WASP-127b is a peculiar planet for a lot of reasons. It is a puffy hot super-Neptune that orbits its star in about four days. It has 1.4 times the radius of Jupiter but only one-fifth of its mass, making it the least dense exoplanet ever found. There is no analog in our Solar System for it, and it's even considered rare among exoplanets. New observations have revealed that the planet also has a very interesting atmosphere.
As reported in Astronomy & Astrophysics, an international team has found the fingerprints of several alkali metals such as lithium, sodium, and potassium. Some of these metals have never been detected before in an exoplanet. The observations have also shown another important feature. The planet must have a clear atmosphere and cloud cover that only extends to about 50 percent.
"The particular characteristics of this planet allowed us to perform a detailed study of its rich atmospheric composition," first author Dr Guo Chen, from the Instituto de Astrofísica de Canarias (IAC), said in a statement. "The presence of lithium is important to understand the evolutionary history of the planetary system and could shed light on the mechanisms of planet formation."

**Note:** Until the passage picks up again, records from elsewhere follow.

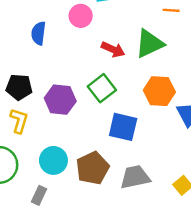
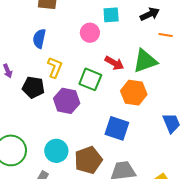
blue semicircle: (39, 33) -> (39, 39), moved
green square: (102, 88) -> (90, 79), moved, turned -35
orange hexagon: (159, 91) -> (134, 93), moved
yellow L-shape: (19, 121) -> (55, 67), moved

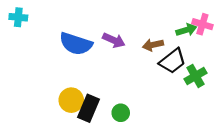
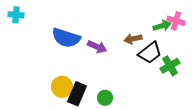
purple arrow: (114, 40) -> (97, 47), moved

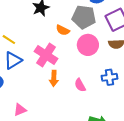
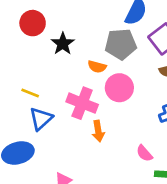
pink circle: (88, 45) -> (119, 88), moved
pink semicircle: (80, 85) -> (144, 153), moved

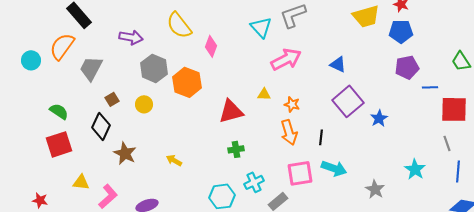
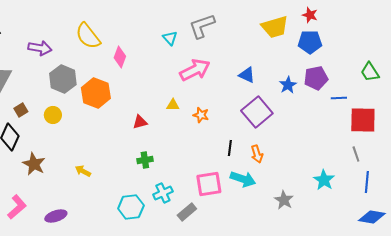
cyan triangle: (261, 27) -> (170, 38), size x0.7
red triangle: (231, 111) -> (140, 122), size x0.6
blue star: (379, 118) -> (288, 85), moved
orange arrow: (289, 132) -> (257, 154), moved, size x0.7

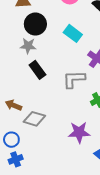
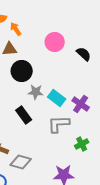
cyan rectangle: (73, 33) -> (57, 98), moved
gray star: (28, 46) -> (36, 92), moved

The presence of lithium is not unsurprising. The exoplanet’s host star WASP-127 is lithium rich, a fact that gives astronomers a few ideas about its nature. The star is over twice the age of the Sun and it might have already evolved into a special type of red giant. Alternatively, the extra lithium might come from a nearby supernova explosion. The team might have also seen a hint of water in the data but it’s too early to tell.
"While this detection is not statistically significant, as water features are weak in the visible range, our data indicate that additional observations in the near-infrared should be able to detect it," explained co-author Enric Pallé, also from IAC.
The observations were conducted from ground-based telescopes in La Palma, in the Canary Islands. "The detection of a trace element such as lithium in a planetary atmosphere is a major breakthrough and motivates new follow-up observations and detailed theoretical modeling to corroborate the findings," said co-author Dr Nikku Madhusudhan from Cambridge's Institute of Astronomy.
Planet-hunting telescope TESS is currently in orbit and the James Webb Space Telescope, which will (hopefully) fly in the next few years, can provide corroboration on the current findings and see even further into this exoplanet’s weird atmosphere.